In the late nineteenth century there was no-one quite like Benjamin Breckinridge Warfield. A great scholar based at the prestigious Princeton Theological Seminary he was such a staunch defender of traditional, orthodox Christianity that he was given the nickname “Lion of Princeton”. Such was his precision and reputation that many of his works remain in print to this day. In fact there are nineteen volumes of his sitting behind me as I type.

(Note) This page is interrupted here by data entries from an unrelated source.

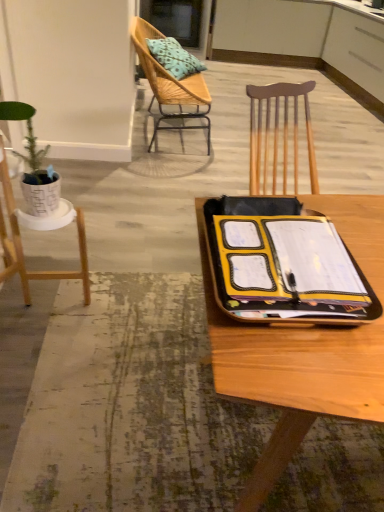 Where is `green matte plant pot at left`? The image size is (384, 512). green matte plant pot at left is located at coordinates [34, 164].

Identify the location of yellow fabric binder at center. The height and width of the screenshot is (512, 384). (291, 374).

Locate an element on the screen. The height and width of the screenshot is (512, 384). white matte plant stand at left, acting as the first chair starting from the bottom is located at coordinates (40, 230).

Considering the relative sizes of yellow matte notebook at center and blue patterned cushion at upper center in the image provided, is yellow matte notebook at center wider than blue patterned cushion at upper center?

In fact, yellow matte notebook at center might be narrower than blue patterned cushion at upper center.

Which of these two, yellow matte notebook at center or blue patterned cushion at upper center, stands shorter?

Standing shorter between the two is yellow matte notebook at center.

In the image, is yellow matte notebook at center positioned in front of or behind blue patterned cushion at upper center?

yellow matte notebook at center is in front of blue patterned cushion at upper center.

From a real-world perspective, is yellow matte notebook at center physically above woven wood chair at upper left, which is the first chair in top-to-bottom order?

Indeed, from a real-world perspective, yellow matte notebook at center stands above woven wood chair at upper left, which is the first chair in top-to-bottom order.

Between yellow matte notebook at center and woven wood chair at upper left, the 1th chair positioned from the back, which one has smaller width?

yellow matte notebook at center.

Is yellow matte notebook at center positioned behind woven wood chair at upper left, the 1th chair positioned from the back?

No, the depth of yellow matte notebook at center is less than that of woven wood chair at upper left, the 1th chair positioned from the back.

Is yellow matte notebook at center at the right side of woven wood chair at upper left, which is counted as the second chair, starting from the front?

Indeed, yellow matte notebook at center is positioned on the right side of woven wood chair at upper left, which is counted as the second chair, starting from the front.

Considering the points (185, 68) and (292, 289), which point is behind, point (185, 68) or point (292, 289)?

The point (185, 68) is behind.

Looking at this image, is blue patterned cushion at upper center to the right of yellow matte notebook at center from the viewer's perspective?

In fact, blue patterned cushion at upper center is to the left of yellow matte notebook at center.

Is blue patterned cushion at upper center beside yellow matte notebook at center?

Result: No, blue patterned cushion at upper center is not making contact with yellow matte notebook at center.

Which is in front, blue patterned cushion at upper center or yellow matte notebook at center?

yellow matte notebook at center.

Does point (116, 413) appear closer or farther from the camera than point (48, 195)?

Clearly, point (116, 413) is closer to the camera than point (48, 195).

Which is more to the left, yellow fabric binder at lower right or green matte plant pot at left?

green matte plant pot at left.

Is yellow fabric binder at lower right far away from green matte plant pot at left?

No.

Can green matte plant pot at left be found inside yellow fabric binder at lower right?

No, green matte plant pot at left is not surrounded by yellow fabric binder at lower right.

Can you confirm if woven wood chair at upper left, the 1th chair positioned from the back, is taller than yellow fabric binder at center?

Yes, woven wood chair at upper left, the 1th chair positioned from the back, is taller than yellow fabric binder at center.

Can you confirm if woven wood chair at upper left, which is counted as the second chair, starting from the front, is wider than yellow fabric binder at center?

Incorrect, the width of woven wood chair at upper left, which is counted as the second chair, starting from the front, does not surpass that of yellow fabric binder at center.

Based on the photo, from the image's perspective, which one is positioned lower, woven wood chair at upper left, the second chair from the bottom, or yellow fabric binder at center?

yellow fabric binder at center.

From the picture: Is woven wood chair at upper left, the second chair from the bottom, facing towards yellow fabric binder at center?

No, woven wood chair at upper left, the second chair from the bottom, is not oriented towards yellow fabric binder at center.

Is there a large distance between yellow matte notebook at center and yellow fabric binder at lower right?

They are positioned close to each other.

Between yellow matte notebook at center and yellow fabric binder at lower right, which one has less height?

yellow fabric binder at lower right.

Which object is thinner, yellow matte notebook at center or yellow fabric binder at lower right?

yellow matte notebook at center.

Can you confirm if green matte plant pot at left is thinner than yellow fabric binder at lower right?

Indeed, green matte plant pot at left has a lesser width compared to yellow fabric binder at lower right.

How far apart are green matte plant pot at left and yellow fabric binder at lower right?

green matte plant pot at left is 32.40 inches away from yellow fabric binder at lower right.

Are green matte plant pot at left and yellow fabric binder at lower right beside each other?

No, green matte plant pot at left is not touching yellow fabric binder at lower right.

Who is taller, green matte plant pot at left or yellow fabric binder at lower right?

With more height is green matte plant pot at left.

Where is `notebook in front of the blue patterned cushion at upper center`? The height and width of the screenshot is (512, 384). notebook in front of the blue patterned cushion at upper center is located at coordinates (287, 260).

The height and width of the screenshot is (512, 384). I want to click on notebook positioned vertically above the woven wood chair at upper left, which is the first chair in top-to-bottom order (from a real-world perspective), so click(287, 260).

From the image, which object appears to be nearer to woven wood chair at upper left, which is counted as the second chair, starting from the front, yellow fabric binder at center or white matte plant stand at left, acting as the first chair starting from the bottom?

The object closer to woven wood chair at upper left, which is counted as the second chair, starting from the front, is white matte plant stand at left, acting as the first chair starting from the bottom.

Considering their positions, is yellow fabric binder at lower right positioned closer to green matte plant pot at left than woven wood chair at upper left, the 1th chair positioned from the back?

Based on the image, yellow fabric binder at lower right appears to be nearer to green matte plant pot at left.

Considering their positions, is yellow fabric binder at lower right positioned closer to white matte plant stand at left, which is counted as the second chair, starting from the top, than yellow matte notebook at center?

yellow fabric binder at lower right lies closer to white matte plant stand at left, which is counted as the second chair, starting from the top, than the other object.

Looking at the image, which one is located closer to yellow fabric binder at center, yellow fabric binder at lower right or blue patterned cushion at upper center?

yellow fabric binder at lower right lies closer to yellow fabric binder at center than the other object.

Estimate the real-world distances between objects in this image. Which object is further from green matte plant pot at left, yellow matte notebook at center or blue patterned cushion at upper center?

blue patterned cushion at upper center lies further to green matte plant pot at left than the other object.

Considering their positions, is green matte plant pot at left positioned further to yellow fabric binder at lower right than white matte plant stand at left, acting as the first chair starting from the bottom?

green matte plant pot at left is positioned further to the anchor yellow fabric binder at lower right.

Looking at the image, which one is located further to yellow fabric binder at lower right, green matte plant pot at left or yellow matte notebook at center?

Based on the image, yellow matte notebook at center appears to be further to yellow fabric binder at lower right.

Considering their positions, is green matte plant pot at left positioned closer to blue patterned cushion at upper center than yellow fabric binder at lower right?

Based on the image, green matte plant pot at left appears to be nearer to blue patterned cushion at upper center.

The image size is (384, 512). Find the location of `chair located between green matte plant pot at left and blue patterned cushion at upper center in the depth direction`. chair located between green matte plant pot at left and blue patterned cushion at upper center in the depth direction is located at coordinates (170, 84).

Where is `chair that lies between woven wood chair at upper left, which is counted as the second chair, starting from the front, and yellow fabric binder at lower right from top to bottom`? This screenshot has width=384, height=512. chair that lies between woven wood chair at upper left, which is counted as the second chair, starting from the front, and yellow fabric binder at lower right from top to bottom is located at coordinates (40, 230).

The width and height of the screenshot is (384, 512). Identify the location of chair between yellow fabric binder at center and woven wood chair at upper left, the 1th chair positioned from the back, from front to back. (40, 230).

The width and height of the screenshot is (384, 512). I want to click on desk between woven wood chair at upper left, the 1th chair positioned from the back, and yellow fabric binder at lower right, in the vertical direction, so click(x=291, y=374).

It is easy to think of him as a cold, forbidding figure but if you were to look at his portrait (on my wall, next to the front window) you would find a kindly crinkle around his eye, and his relationship with his wife, Annie, was an everyday feature of life at Princeton. Not long after they had married, they were walking in the Harz mountains in Germany when they were caught up in a tremendous thunderstorm. Such was the shock to her nerves, Annie Warfield did not recover and eventually ended up house-bound. A pupil, J Gresham Machen, wrote:
“I have faint recollections of her walking up and down in front of the house in the early years of my Princeton life but even that diversion has long been denied her. I never spoke to her. Her trouble has been partly nervous, and she has seen hardly anyone except Dr. Warfield, but she remained, they say, until the end a very brilliant woman. Dr. Warfield used to read to her during certain definite hours every day. For many, many years he has never been away from her more than two hours at a time. It has been some ten years since he left Princeton.”
B B Warfield spent many decades tenderly caring for his wife, and when she died almost forty years after the shock the wife of one of his fellow lecturers was heard to comment: “He has only two interests in his life—his work, and Mrs. Warfield, and now that she is gone there may be danger of his using himself up rather quickly”. Such was the love of the “Lion of Princeton”.